Québécoise de souche, Danielle Marcotte a déménagé dans le Jura en 2002 par amour pour le politicien Pierre-Alain Gentil, à l’époque maire de Delémont et conseiller aux Etats. Mais l’histoire prend fin en 2008 lorsque son conjoint décède. De retour dans la région de Montréal, l’écrivaine évoque son passage dans le Jura comme les «plus belles années de sa vie».

A votre arrivée dans le Jura, quelles ont été vos premières impressions?

Je n’avais encore jamais mis les pieds en Suisse et je n’en connaissais que les clichés qu’on y associe habituellement. Les deux premières années, je n’avais pas encore de permis de travail. Une situation difficile à vivre, pour moi qui avais l’habitude d’être indépendante depuis de nombreuses années. Puis la ministre jurassienne de l’Education Elisabeth Baume-Schneider m’a choisie comme chargée de mission pour la promotion de la lecture dans le canton du Jura. Ce furent alors les cinq plus belles années de ma carrière professionnelle.

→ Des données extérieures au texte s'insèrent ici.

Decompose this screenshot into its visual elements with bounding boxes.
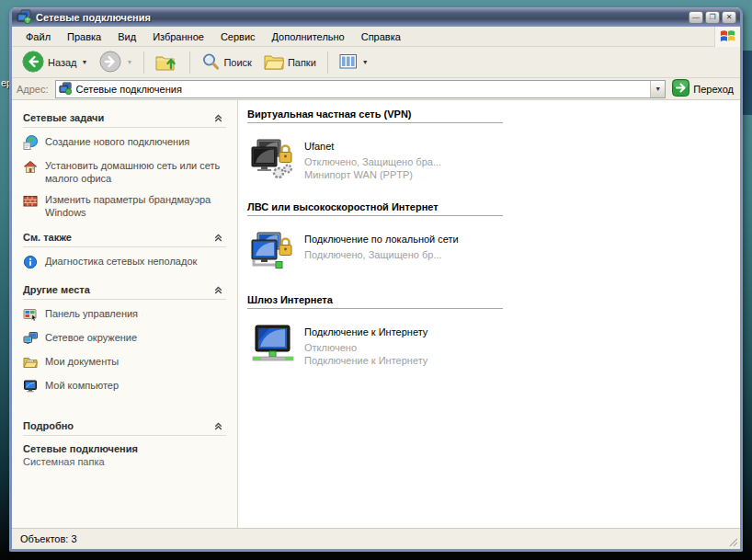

J’ai adoré ce rapport privilégié avec les enseignants jurassiens.

Quels points communs voyez-vous entre le Jura et le Québec?

Ces deux peuples sont très attachés à leur territoire. Ils possèdent également une identité qui se distingue de celle des régions voisines et ont sans cesse besoin de l’affirmer! L’idée de défendre sa langue lie aussi le Jura et le Québec. On se moque dans le Jura des Alémaniques comme au Québec on a quelques préjugés à propos des anglophones. Le paysage jurassien aussi, avec ses monts et ses vallons, ressemble à l’Estrie, une région du Québec. D’ailleurs mon premier réflexe, lorsque je suis revenue au pays, était de savoir si j’allais m’installer dans cette région.

Pierre-Alain Gentil était un ardent défenseur de l’autonomie jurassienne. Vous retrouviez-vous dans ses idées?

Je parle aujourd’hui du Jura comme je parle d’un pays. Tout comme pour le Québec! A mon arrivée, je me suis donc très vite retrouvée dans les combats menés par les indépendantistes jurassiens. En trente années de lutte, le Jura est parvenu à son but d’autonomie face au canton de Berne alors que le Québec, en cent cinquante ans, est toujours dépendant du Canada…

On considère souvent les Jurassiens et les Québécois comme des personnes chaleureuses. Etes-vous parvenue au même constat?

Ces deux régions partagent une même manière de vivre. D’un côté comme de l’autre, on s’entraide volontiers entre voisins et on reste très fidèle à sa famille et à son groupe d’amis. J’ai participé à une séance de dédicace dans une librairie de Delémont. C’est la première et unique fois de ma carrière que j’ai connu une file d’attente!

Suite au décès de votre compagnon en 2008, vous êtes rentrée vivre dans la région de Montréal auprès de vos enfants. Comment avez-vous vécu ce retour?

Passer des 12 000 habitants de Delémont aux trois millions du Grand Montréal n’a pas été chose facile... Je devais faire le deuil de ma vie professionnelle passée mais aussi retourner à une certaine forme d’anonymat. Mais pour la première fois de ma vie, j’étais face à une page blanche et je pouvais développer les projets que je désirais, sans aucune contrainte. Actuellement j’ai deux romans sur le feu. Dont une autofiction qui raconte précisément comment j’ai surmonté mon deuil du Jura.